# THIS SITE HAS REALLY SLOWED DOWN!



## boostedaudi (Nov 9, 2010)

Steve said:


> I'd like to see a screenshot of that page. There are less ads per page on average than there were before.


Here's 17 of em for ya


----------



## Shoeman (Aug 26, 2000)

Never seen all that, but just heavy to load!


----------



## WAUB-MUKWA (Dec 13, 2003)

boostedaudi said:


> Here's 17 of em for ya
> View attachment 187221


You got me beat, I only see 16 ads. Aw crap! Now there are two more now that I started replying to you. Barely room for the forum. lol


----------



## Jager Pro (Nov 8, 2013)

I definitely think there are more ads on here but once again I don't see a change in speed at all.


----------



## jimbofish (Dec 15, 2002)

Regardless off the actual number of ads, the site is the slowest of any I use. Most of the others take less than 5 sec to load a page, 10 if there are a lot of large pics. By contrast, reloading this page several times took between 60-85 secs. Even when it stops, I can still see that Firefox is using 50-70% of my CPU in Windows Task Manager. If I close out M-S, it drops down to almost nothing.
If there's some setting that can be changed to get M-S to work as fast as others do on the same computer and browser, maybe someone could share that. FWIW ad-blocker doesn't make it any faster, it just keeps the ads from showing.


----------



## lodge lounger (Sep 16, 2005)

Honestly, I haven't run into any of the issues posted above. Switching forums or posts takes a second or two. On maybe one or two occasions it may have taken as much as 5 seconds. I just did an all-forum search on "Gull Lake" and the return was virtually instant. I'm running Chrome with McAfee AVS off a wireless router, internet at 30 down, 5 up. I think the new format is great!


----------



## jimbofish (Dec 15, 2002)

I envy you guys. The same search takes about 20 sec. for me. Clicking on the first result, which is the post above, took just over 30 to get back to here. Got very similar times with Chrome.
Obviously there must be a reason it works well for some and not others. Would be appreciated if someone could figure it out.

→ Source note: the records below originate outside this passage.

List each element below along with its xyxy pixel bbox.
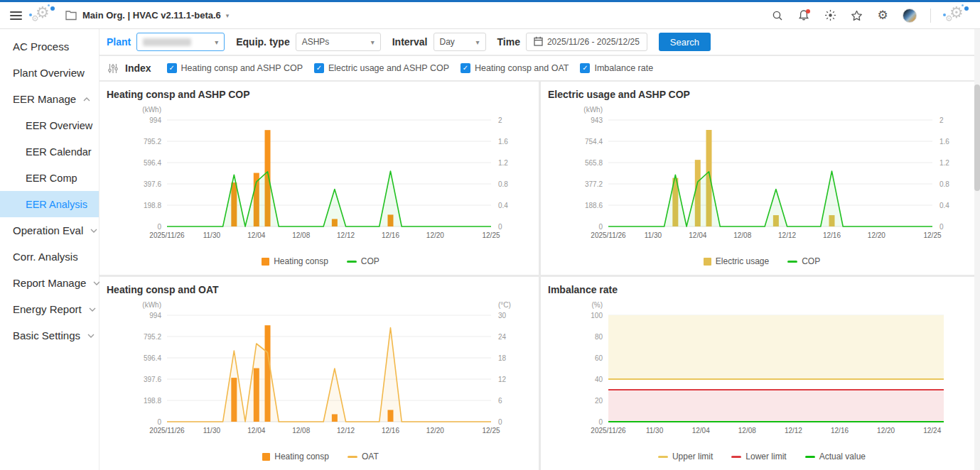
legend-item[interactable]: Actual value: [805, 452, 866, 461]
svg-text:0: 0: [157, 223, 161, 231]
legend-item[interactable]: OAT: [348, 452, 379, 461]
menu-icon[interactable]: [9, 9, 23, 23]
app-logo-gears-icon: ⚙⚙: [31, 5, 56, 26]
chart-card-heating-consp-oat: Heating consp and OAT 99430795.224596.41…: [99, 277, 539, 470]
sidebar-item-eer-analysis[interactable]: EER Analysis: [0, 191, 99, 217]
sidebar-item-corr-analysis[interactable]: Corr. Analysis: [0, 244, 99, 270]
legend-item[interactable]: COP: [347, 256, 379, 266]
sidebar-item-eer-calendar[interactable]: EER Calendar: [0, 138, 99, 165]
svg-text:12/12: 12/12: [784, 427, 802, 435]
sidebar-item-eer-comp[interactable]: EER Comp: [0, 165, 99, 191]
svg-text:397.6: 397.6: [143, 376, 161, 383]
scrollbar-thumb[interactable]: [974, 84, 980, 191]
svg-text:1.2: 1.2: [939, 159, 949, 167]
svg-text:12/25: 12/25: [923, 231, 941, 239]
top-bar: ⚙⚙ Main Org. | HVAC v2.11.1-beta.6 ▾: [0, 2, 980, 29]
checkbox-heating-consp-ashp-cop[interactable]: ✓ Heating consp and ASHP COP: [167, 63, 303, 73]
plant-select[interactable]: [136, 33, 225, 51]
legend-label: Heating consp: [274, 452, 329, 461]
svg-text:1.6: 1.6: [939, 138, 949, 146]
equip-type-label: Equip. type: [236, 36, 289, 48]
svg-text:1.6: 1.6: [498, 138, 508, 146]
notification-bell-icon[interactable]: [797, 9, 810, 22]
chart-card-heating-consp-ashp-cop: Heating consp and ASHP COP 9942795.21.65…: [99, 82, 539, 275]
chart-canvas: 9432754.41.6565.81.2377.20.8188.60.400(k…: [549, 102, 976, 253]
legend-swatch: [731, 456, 741, 458]
user-globe-icon[interactable]: [903, 9, 917, 23]
svg-text:20: 20: [594, 397, 603, 405]
time-range-input[interactable]: 2025/11/26 - 2025/12/25: [526, 33, 647, 51]
scrollbar-track[interactable]: [974, 29, 980, 470]
svg-text:12/16: 12/16: [822, 231, 840, 239]
svg-text:397.6: 397.6: [143, 180, 161, 188]
legend-label: Electric usage: [716, 256, 769, 266]
sidebar-item-plant-overview[interactable]: Plant Overview: [0, 60, 99, 86]
brightness-icon[interactable]: [824, 9, 836, 22]
legend-item[interactable]: Upper limit: [658, 452, 713, 461]
svg-text:377.2: 377.2: [584, 180, 602, 188]
svg-text:18: 18: [498, 354, 507, 362]
sidebar-item-eer-overview[interactable]: EER Overview: [0, 112, 99, 138]
sidebar-item-operation-eval[interactable]: Operation Eval: [0, 217, 99, 244]
checkbox-heating-consp-oat[interactable]: ✓ Heating consp and OAT: [461, 63, 569, 73]
svg-text:0.4: 0.4: [498, 202, 508, 209]
app-logo-gears-icon-2: ⚙⚙: [944, 5, 970, 26]
legend-label: COP: [361, 256, 379, 266]
sidebar-item-eer-manage[interactable]: EER Manage: [0, 86, 99, 112]
legend-item[interactable]: Lower limit: [731, 452, 786, 461]
legend-item[interactable]: Heating consp: [262, 452, 329, 461]
legend-item[interactable]: Electric usage: [704, 256, 769, 266]
svg-text:12/12: 12/12: [337, 427, 355, 435]
checkbox-checked-icon: ✓: [167, 63, 177, 73]
equip-type-select[interactable]: ASHPs: [296, 33, 381, 51]
svg-text:11/30: 11/30: [203, 427, 220, 435]
chevron-down-icon: [90, 229, 97, 233]
legend-label: Lower limit: [745, 452, 786, 461]
svg-text:0: 0: [498, 418, 502, 426]
chevron-down-icon: [87, 334, 95, 338]
legend-swatch: [805, 456, 815, 458]
search-icon[interactable]: [771, 9, 784, 22]
chart-canvas: 100806040200(%)2025/11/2611/3012/0412/08…: [549, 297, 976, 449]
svg-text:754.4: 754.4: [584, 138, 602, 146]
checkbox-electric-usage-ashp-cop[interactable]: ✓ Electric usage and ASHP COP: [314, 63, 449, 73]
checkbox-imbalance-rate[interactable]: ✓ Imbalance rate: [580, 63, 653, 73]
checkbox-checked-icon: ✓: [314, 63, 324, 73]
org-switcher[interactable]: Main Org. | HVAC v2.11.1-beta.6 ▾: [65, 9, 229, 22]
svg-text:994: 994: [149, 312, 161, 319]
svg-text:2: 2: [939, 116, 944, 124]
sidebar-item-energy-report[interactable]: Energy Report: [0, 296, 99, 322]
svg-text:12/04: 12/04: [247, 231, 265, 239]
svg-text:(°C): (°C): [498, 301, 511, 309]
charts-grid: Heating consp and ASHP COP 9942795.21.65…: [99, 82, 980, 470]
svg-text:0.8: 0.8: [498, 180, 508, 188]
search-button[interactable]: Search: [659, 33, 711, 51]
sidebar-item-report-manage[interactable]: Report Manage: [0, 270, 99, 296]
svg-text:2025/11/26: 2025/11/26: [149, 427, 185, 435]
svg-text:12/24: 12/24: [923, 427, 941, 435]
svg-text:12/20: 12/20: [867, 231, 885, 239]
legend-item[interactable]: Heating consp: [262, 256, 328, 266]
filter-bar: Plant Equip. type ASHPs Interval Day Tim…: [99, 29, 980, 55]
legend-swatch: [787, 261, 797, 263]
legend-label: Heating consp: [274, 256, 328, 266]
sidebar-item-ac-process[interactable]: AC Process: [0, 33, 99, 60]
folder-icon: [65, 9, 77, 22]
svg-text:80: 80: [594, 333, 603, 341]
header-actions: ⚙ ⚙⚙: [771, 5, 970, 26]
interval-select[interactable]: Day: [434, 33, 486, 51]
plant-select-redacted-value: [143, 38, 191, 46]
chart-legend: Electric usageCOP: [548, 253, 976, 269]
svg-text:30: 30: [498, 312, 507, 319]
favorite-star-icon[interactable]: [850, 9, 863, 22]
chart-card-imbalance-rate: Imbalance rate 100806040200(%)2025/11/26…: [541, 277, 980, 470]
svg-text:1.2: 1.2: [498, 159, 508, 167]
chart-canvas: 9942795.21.6596.41.2397.60.8198.80.400(k…: [107, 102, 534, 253]
svg-text:994: 994: [149, 116, 161, 124]
legend-item[interactable]: COP: [787, 256, 820, 266]
chart-legend: Heating conspOAT: [107, 449, 534, 464]
settings-gear-icon[interactable]: ⚙: [876, 9, 889, 22]
svg-text:2025/11/26: 2025/11/26: [149, 231, 185, 239]
sidebar-item-basic-settings[interactable]: Basic Settings: [0, 322, 99, 349]
svg-text:2025/11/26: 2025/11/26: [591, 427, 626, 435]
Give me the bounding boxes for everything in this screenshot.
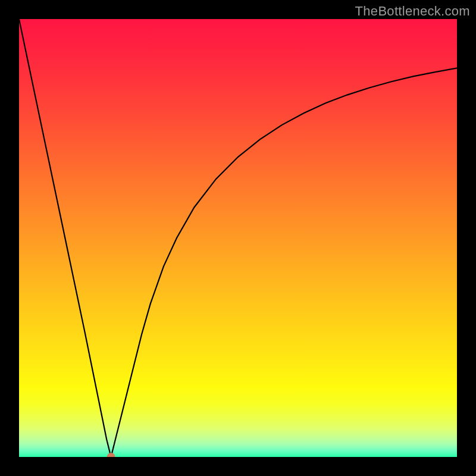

FWIW AdBlockPlus in Chrome shows 19 ads blocked on this page.


----------



## Josh R (Dec 4, 2010)

It's almost instant on my cell phone without using wifi,just Sprint Internet service. So glad I don't use a computer or lab top!


----------



## sparky18181 (Apr 17, 2012)

Haven't noticed any slower speeds with any part of it


----------



## Jimbos (Nov 21, 2000)

The app works good, on my computer it's almost useless, but I'll blame most of it on the computer.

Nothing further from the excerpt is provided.